Literature as a tool of both nation building and cross-cultural understanding was not restricted to Germany. For example, Madame de Stael’s literary salon brought together writers from across Europe, and her own writing contributed to better knowledge of European literatures, again largely of Germany and France. Inspired by the comparative method, Philarète Chasles also worked to further the understanding of foreign literatures, especially English literature, in France. Following in part on the popularity of national histories and the interest of prominent literary figures in foreign literature, histories of world literature also played an important role in the early conception of world literature. This too was related to individual interests and national literatures, for no history of world literature could cover all works or nations. As such, selection, and therefore politics, played an important role in the determination of what counted as world literature.
– world literature = is limited to those works which are enjoyed in common, ideally by all mankind, practically by our own group of culture (the European or Western)

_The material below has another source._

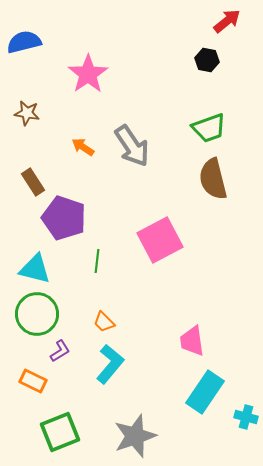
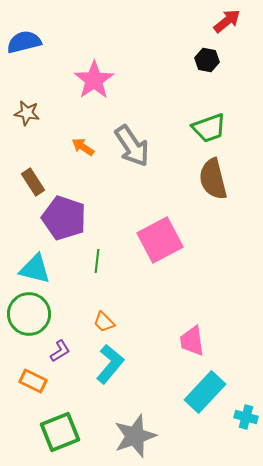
pink star: moved 6 px right, 6 px down
green circle: moved 8 px left
cyan rectangle: rotated 9 degrees clockwise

– comparative literature = is concerned with the mutual influences between various national literatures
– general literature = is concerned with those problems that are present in the literature of every epoch and every country
– Tagore = inspired by Goethe, Tagore went to great lengths to claim literature as the expression of all humanity: “we pledged that our goal is to view universal humanity in universal literature by freeing ourselves from rustic uncatholicity; that wee shall recognize totality in each particular author’s work, and that in this totality we shall perceive the interrelations among all human efforts at expression
– Gorky = viewed world literature as a way to acquaint the Russian people with the literary achievements of the “East” as well as the “West”

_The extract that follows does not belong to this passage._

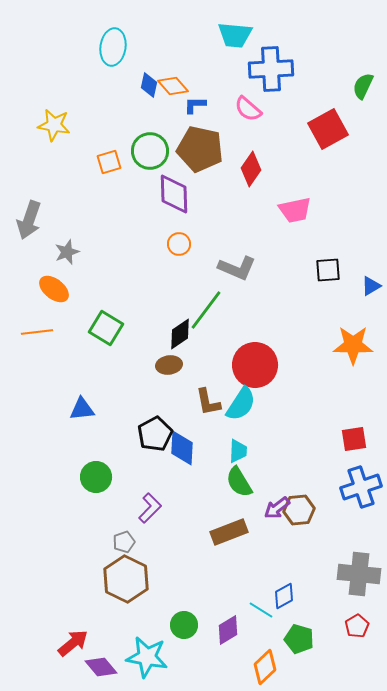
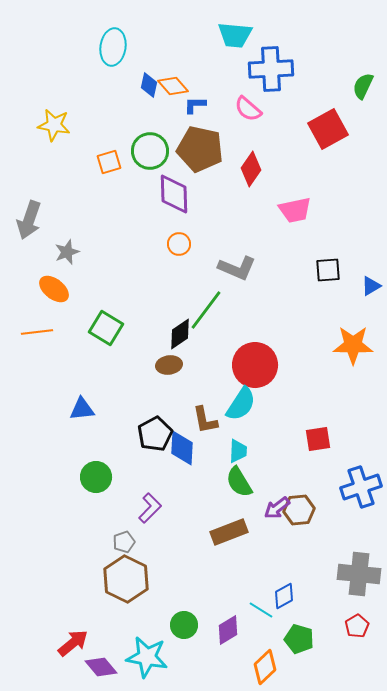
brown L-shape at (208, 402): moved 3 px left, 18 px down
red square at (354, 439): moved 36 px left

Postcolonialism strove for a fairer representation of all kinds of minorities, also from, but not limited to, Western literature.
Concurrently, postmodernism sought to do away with all hierarchical distinctions altogether, and hence argued either the impossibility of a canon, including of world literature, or its individual and as it were coincidental nature.
– common humanity and universal humanity
Goethe is not interested in drawing up a canon of world masterpieces, but is interested in what world literature can contribute to the humanity by fostering the circulation of what he sees as the right kind of ideas and forms.
He believes that far more than they fight, cultures coexist and interact fruitfully with each other and that the idea of humanistic culture as coexistence and sharing that these pages are meant to contribute
Curtius sees Goethe as the endpoint of a homogeneous European tradition that Curtius himself seeks to restore.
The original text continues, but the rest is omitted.